| REQUIREMENT |
Take the entries below and reproduce them word for word.
*** Begin section ***
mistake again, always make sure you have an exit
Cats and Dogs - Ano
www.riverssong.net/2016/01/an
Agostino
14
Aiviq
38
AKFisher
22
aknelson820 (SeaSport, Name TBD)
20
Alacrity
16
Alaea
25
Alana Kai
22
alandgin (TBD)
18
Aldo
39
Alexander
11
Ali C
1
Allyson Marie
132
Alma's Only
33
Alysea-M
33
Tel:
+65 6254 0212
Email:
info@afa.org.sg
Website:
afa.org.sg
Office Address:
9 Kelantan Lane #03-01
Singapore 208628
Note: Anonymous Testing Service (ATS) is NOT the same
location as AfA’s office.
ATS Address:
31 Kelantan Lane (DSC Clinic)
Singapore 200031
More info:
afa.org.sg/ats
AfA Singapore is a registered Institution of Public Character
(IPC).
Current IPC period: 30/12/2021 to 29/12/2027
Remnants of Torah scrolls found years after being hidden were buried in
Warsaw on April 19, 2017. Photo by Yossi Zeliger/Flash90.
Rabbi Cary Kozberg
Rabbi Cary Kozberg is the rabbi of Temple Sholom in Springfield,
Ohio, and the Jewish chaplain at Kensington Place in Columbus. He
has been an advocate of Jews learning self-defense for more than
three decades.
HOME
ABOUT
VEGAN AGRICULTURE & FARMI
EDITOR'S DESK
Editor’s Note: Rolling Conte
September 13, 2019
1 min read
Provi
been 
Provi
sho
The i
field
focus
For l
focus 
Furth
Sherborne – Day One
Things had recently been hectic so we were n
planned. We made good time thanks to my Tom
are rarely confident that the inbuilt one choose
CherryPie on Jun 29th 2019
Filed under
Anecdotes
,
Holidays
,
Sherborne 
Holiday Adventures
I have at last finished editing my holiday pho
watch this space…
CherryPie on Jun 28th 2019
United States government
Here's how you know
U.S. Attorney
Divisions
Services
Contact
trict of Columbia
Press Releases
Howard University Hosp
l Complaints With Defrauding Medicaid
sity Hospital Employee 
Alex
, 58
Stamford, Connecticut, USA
*** End section ***
| RESPONSE |
mistake again, always make sure you have an exit
Cats and Dogs - Ano
www.riverssong.net/2016/01/an
Agostino
14
Aiviq
38
AKFisher
22
aknelson820 (SeaSport, Name TBD)
20
Alacrity
16
Alaea
25
Alana Kai
22
alandgin (TBD)
18
Aldo
39
Alexander
11
Ali C
1
Allyson Marie
132
Alma's Only
33
Alysea-M
33
Tel:
+65 6254 0212
Email:
info@afa.org.sg
Website:
afa.org.sg
Office Address:
9 Kelantan Lane #03-01
Singapore 208628
Note: Anonymous Testing Service (ATS) is NOT the same
location as AfA’s office.
ATS Address:
31 Kelantan Lane (DSC Clinic)
Singapore 200031
More info:
afa.org.sg/ats
AfA Singapore is a registered Institution of Public Character
(IPC).
Current IPC period: 30/12/2021 to 29/12/2027
Remnants of Torah scrolls found years after being hidden were buried in
Warsaw on April 19, 2017. Photo by Yossi Zeliger/Flash90.
Rabbi Cary Kozberg
Rabbi Cary Kozberg is the rabbi of Temple Sholom in Springfield,
Ohio, and the Jewish chaplain at Kensington Place in Columbus. He
has been an advocate of Jews learning self-defense for more than
three decades.
HOME
ABOUT
VEGAN AGRICULTURE & FARMI
EDITOR'S DESK
Editor’s Note: Rolling Conte
September 13, 2019
1 min read
Provi
been 
Provi
sho
The i
field
focus
For l
focus 
Furth
Sherborne – Day One
Things had recently been hectic so we were n
planned. We made good time thanks to my Tom
are rarely confident that the inbuilt one choose
CherryPie on Jun 29th 2019
Filed under
Anecdotes
,
Holidays
,
Sherborne 
Holiday Adventures
I have at last finished editing my holiday pho
watch this space…
CherryPie on Jun 28th 2019
United States government
Here's how you know
U.S. Attorney
Divisions
Services
Contact
trict of Columbia
Press Releases
Howard University Hosp
l Complaints With Defrauding Medicaid
sity Hospital Employee 
Alex
, 58
Stamford, Connecticut, USA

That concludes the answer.